Köşkü Tatar da istese, Erdoğan da hediye etse; böyle bir zamanda bu konu konuşulduğu için toplumla dalga geçildiği hissi yarattığı gerçeğini değiştirmez.

“Sıçanı deliği sığmaz, kuyruğuna kabak bağlar”der babam.

Küçükken, babam bu lafı ettiğinde kuyruğuna kabak bağlamış bir Jerry hayal ederdim: O küçücük delikten Tom’dan kaçarken girmeye çalışan bir Jerry.

Tom ve Jerry’yi bilmeyeniniz yoktur sanırım. O delikten neler neler geçirmiştir Jerry.

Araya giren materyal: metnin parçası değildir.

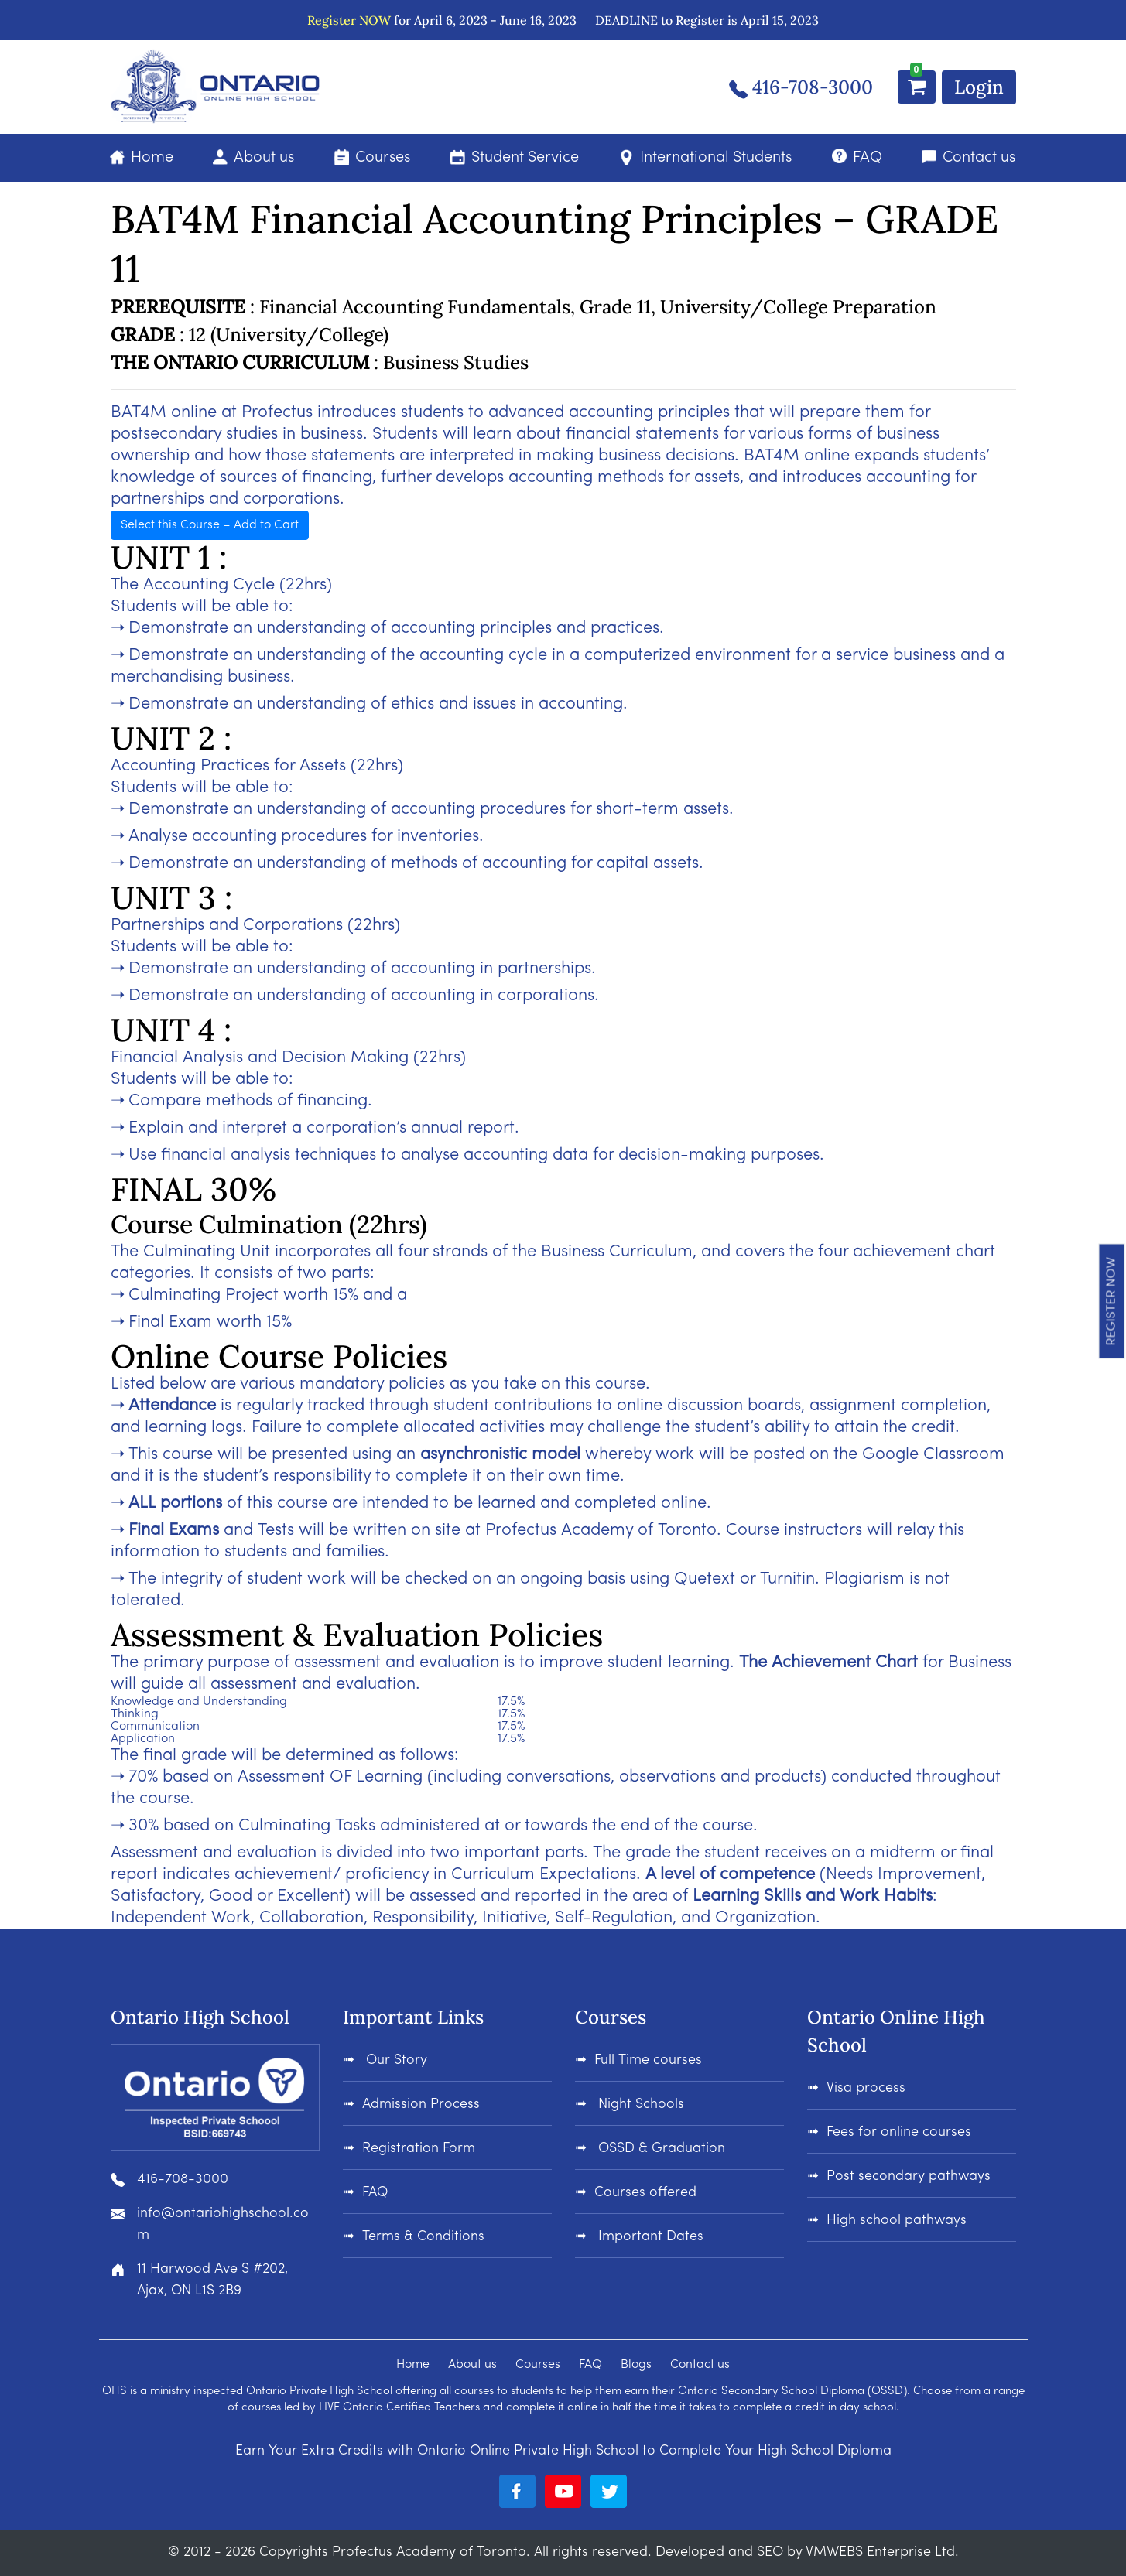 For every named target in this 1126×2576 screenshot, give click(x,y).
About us (264, 158)
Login (979, 87)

Tom’dan daha büyük nesneler bile geçerdi de Tom geçemezdi o delikten…

Şimdilerde adada ve Kıbrıs’ın kuzeyinde yaşananlar bu çizgi filmi pek sık aklıma getirir oldu babamın lafıyla birlikte.

Ekmek yok yemeye de köşk peşindeyiz biz.

Hükümetimiz yok ama zamlar gırla…

Pandemi Hastanemiz bile adı var kendi yok şeklinde.

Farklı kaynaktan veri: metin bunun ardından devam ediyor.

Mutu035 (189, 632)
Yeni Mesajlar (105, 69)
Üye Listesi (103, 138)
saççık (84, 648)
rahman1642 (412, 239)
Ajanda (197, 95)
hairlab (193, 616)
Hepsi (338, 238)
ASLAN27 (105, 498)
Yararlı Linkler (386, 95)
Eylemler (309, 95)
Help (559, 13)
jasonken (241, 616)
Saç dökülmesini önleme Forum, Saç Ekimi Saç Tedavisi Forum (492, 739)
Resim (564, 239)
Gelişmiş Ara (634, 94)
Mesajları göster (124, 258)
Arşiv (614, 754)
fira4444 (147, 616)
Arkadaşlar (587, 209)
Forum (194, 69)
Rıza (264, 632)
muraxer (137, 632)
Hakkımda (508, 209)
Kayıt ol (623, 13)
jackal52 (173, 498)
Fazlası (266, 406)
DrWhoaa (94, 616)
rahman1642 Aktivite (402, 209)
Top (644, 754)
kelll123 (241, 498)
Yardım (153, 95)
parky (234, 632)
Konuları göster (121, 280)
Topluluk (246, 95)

Pek çok inşaat var ama imar planlarımız yok olanlarda da hayır yok…

İşte biz…

Anlayacağınız gibi köşk konuşmak bir rastlantı değil ki…

Ne derseniz deyin o mersedes araca yakışır bir köşk de olmalı(!) Haklılar doğrusunu isterseniz.

Hem hükümet turları zaten devam edecek. Daha tüm koşullar oluşturulmuş ve tüm yollar denenerek tüketilmiş değil ki.

15 güncük de CTP denesin, olmazsa bu esnada UBP kurultayını bitirmiş olur. Bir de kim olacaksa o zaman Genel Başkana verilir görev. Belki değişir rüzgârın esişi bile havadan gelen virüsten hoş kokulara kadar her şeyleri etkiler…

Değil mi?

***

Hakikaten ne olacağımız belli olmayan biz Kıbrıslıtürklerin ve hatta KKTC halkının düzenli ve sistemli işleyen bir devlet istemesi büyük bir istek mi? 40 yıla yaklaşan bir devlete yakışır bir statü kazanmış; kurumlarının işlerliği ve yeteneği sorgulanmayan bir sisteme sahip olan…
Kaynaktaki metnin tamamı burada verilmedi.